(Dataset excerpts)
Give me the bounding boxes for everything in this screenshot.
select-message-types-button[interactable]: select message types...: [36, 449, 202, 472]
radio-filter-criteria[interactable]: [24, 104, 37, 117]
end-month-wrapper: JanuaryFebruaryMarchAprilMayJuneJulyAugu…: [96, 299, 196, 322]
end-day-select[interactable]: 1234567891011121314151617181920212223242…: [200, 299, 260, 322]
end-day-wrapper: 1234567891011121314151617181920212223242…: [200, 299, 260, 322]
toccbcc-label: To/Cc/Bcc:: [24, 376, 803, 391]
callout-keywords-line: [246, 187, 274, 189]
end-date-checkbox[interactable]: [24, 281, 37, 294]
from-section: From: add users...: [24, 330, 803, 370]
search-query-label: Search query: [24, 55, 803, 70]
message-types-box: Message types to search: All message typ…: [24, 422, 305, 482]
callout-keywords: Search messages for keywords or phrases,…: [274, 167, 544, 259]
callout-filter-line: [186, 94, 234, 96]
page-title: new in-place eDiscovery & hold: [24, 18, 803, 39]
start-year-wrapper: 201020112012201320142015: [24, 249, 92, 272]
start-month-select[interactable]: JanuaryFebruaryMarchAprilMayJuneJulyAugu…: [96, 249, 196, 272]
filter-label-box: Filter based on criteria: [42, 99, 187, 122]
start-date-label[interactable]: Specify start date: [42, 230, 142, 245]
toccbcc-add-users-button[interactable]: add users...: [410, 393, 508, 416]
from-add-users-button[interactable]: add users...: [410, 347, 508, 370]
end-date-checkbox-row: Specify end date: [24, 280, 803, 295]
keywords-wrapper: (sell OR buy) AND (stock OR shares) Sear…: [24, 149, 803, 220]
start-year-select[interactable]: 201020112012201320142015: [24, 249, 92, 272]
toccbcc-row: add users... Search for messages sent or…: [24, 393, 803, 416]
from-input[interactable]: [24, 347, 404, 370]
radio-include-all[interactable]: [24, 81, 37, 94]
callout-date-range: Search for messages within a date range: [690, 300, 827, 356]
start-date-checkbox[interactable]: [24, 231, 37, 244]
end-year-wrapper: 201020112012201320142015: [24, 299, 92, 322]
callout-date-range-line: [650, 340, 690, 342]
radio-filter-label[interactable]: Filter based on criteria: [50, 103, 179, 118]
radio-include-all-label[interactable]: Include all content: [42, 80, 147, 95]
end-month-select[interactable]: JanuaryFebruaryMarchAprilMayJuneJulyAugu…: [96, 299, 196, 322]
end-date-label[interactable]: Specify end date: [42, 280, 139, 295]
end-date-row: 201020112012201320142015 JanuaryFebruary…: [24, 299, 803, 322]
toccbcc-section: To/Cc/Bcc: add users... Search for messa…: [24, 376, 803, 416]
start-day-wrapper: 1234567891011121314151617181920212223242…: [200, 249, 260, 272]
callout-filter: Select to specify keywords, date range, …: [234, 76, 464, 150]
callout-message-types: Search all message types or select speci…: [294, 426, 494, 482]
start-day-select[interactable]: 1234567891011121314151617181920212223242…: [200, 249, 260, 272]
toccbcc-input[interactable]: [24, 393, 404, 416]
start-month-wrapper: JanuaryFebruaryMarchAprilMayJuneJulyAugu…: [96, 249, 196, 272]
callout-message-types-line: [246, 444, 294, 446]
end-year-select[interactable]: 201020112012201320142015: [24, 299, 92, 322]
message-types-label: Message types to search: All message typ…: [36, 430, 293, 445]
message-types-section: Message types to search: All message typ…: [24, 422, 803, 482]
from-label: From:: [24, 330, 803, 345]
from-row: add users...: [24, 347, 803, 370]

Problem description »
Each entry in the data must be copied exactly.

Task result »
Give me the bounding boxes for everything in this screenshot.
select-message-types-button[interactable]: select message types...: [36, 449, 202, 472]
radio-filter-criteria[interactable]: [24, 104, 37, 117]
end-month-wrapper: JanuaryFebruaryMarchAprilMayJuneJulyAugu…: [96, 299, 196, 322]
end-day-select[interactable]: 1234567891011121314151617181920212223242…: [200, 299, 260, 322]
end-day-wrapper: 1234567891011121314151617181920212223242…: [200, 299, 260, 322]
toccbcc-label: To/Cc/Bcc:: [24, 376, 803, 391]
callout-keywords-line: [246, 187, 274, 189]
end-date-checkbox[interactable]: [24, 281, 37, 294]
from-section: From: add users...: [24, 330, 803, 370]
search-query-label: Search query: [24, 55, 803, 70]
message-types-box: Message types to search: All message typ…: [24, 422, 305, 482]
callout-keywords: Search messages for keywords or phrases,…: [274, 167, 544, 259]
callout-filter-line: [186, 94, 234, 96]
page-title: new in-place eDiscovery & hold: [24, 18, 803, 39]
start-year-wrapper: 201020112012201320142015: [24, 249, 92, 272]
start-month-select[interactable]: JanuaryFebruaryMarchAprilMayJuneJulyAugu…: [96, 249, 196, 272]
filter-label-box: Filter based on criteria: [42, 99, 187, 122]
start-date-label[interactable]: Specify start date: [42, 230, 142, 245]
toccbcc-add-users-button[interactable]: add users...: [410, 393, 508, 416]
from-add-users-button[interactable]: add users...: [410, 347, 508, 370]
end-date-checkbox-row: Specify end date: [24, 280, 803, 295]
keywords-wrapper: (sell OR buy) AND (stock OR shares) Sear…: [24, 149, 803, 220]
start-year-select[interactable]: 201020112012201320142015: [24, 249, 92, 272]
toccbcc-row: add users... Search for messages sent or…: [24, 393, 803, 416]
from-input[interactable]: [24, 347, 404, 370]
radio-include-all[interactable]: [24, 81, 37, 94]
callout-date-range: Search for messages within a date range: [690, 300, 827, 356]
start-date-checkbox[interactable]: [24, 231, 37, 244]
end-year-wrapper: 201020112012201320142015: [24, 299, 92, 322]
callout-date-range-line: [650, 340, 690, 342]
radio-filter-label[interactable]: Filter based on criteria: [50, 103, 179, 118]
radio-include-all-label[interactable]: Include all content: [42, 80, 147, 95]
end-month-select[interactable]: JanuaryFebruaryMarchAprilMayJuneJulyAugu…: [96, 299, 196, 322]
end-date-label[interactable]: Specify end date: [42, 280, 139, 295]
end-date-row: 201020112012201320142015 JanuaryFebruary…: [24, 299, 803, 322]
toccbcc-section: To/Cc/Bcc: add users... Search for messa…: [24, 376, 803, 416]
start-day-wrapper: 1234567891011121314151617181920212223242…: [200, 249, 260, 272]
callout-filter: Select to specify keywords, date range, …: [234, 76, 464, 150]
callout-message-types: Search all message types or select speci…: [294, 426, 494, 482]
start-day-select[interactable]: 1234567891011121314151617181920212223242…: [200, 249, 260, 272]
toccbcc-input[interactable]: [24, 393, 404, 416]
start-month-wrapper: JanuaryFebruaryMarchAprilMayJuneJulyAugu…: [96, 249, 196, 272]
callout-message-types-line: [246, 444, 294, 446]
end-year-select[interactable]: 201020112012201320142015: [24, 299, 92, 322]
message-types-label: Message types to search: All message typ…: [36, 430, 293, 445]
message-types-section: Message types to search: All message typ…: [24, 422, 803, 482]
from-label: From:: [24, 330, 803, 345]
from-row: add users...: [24, 347, 803, 370]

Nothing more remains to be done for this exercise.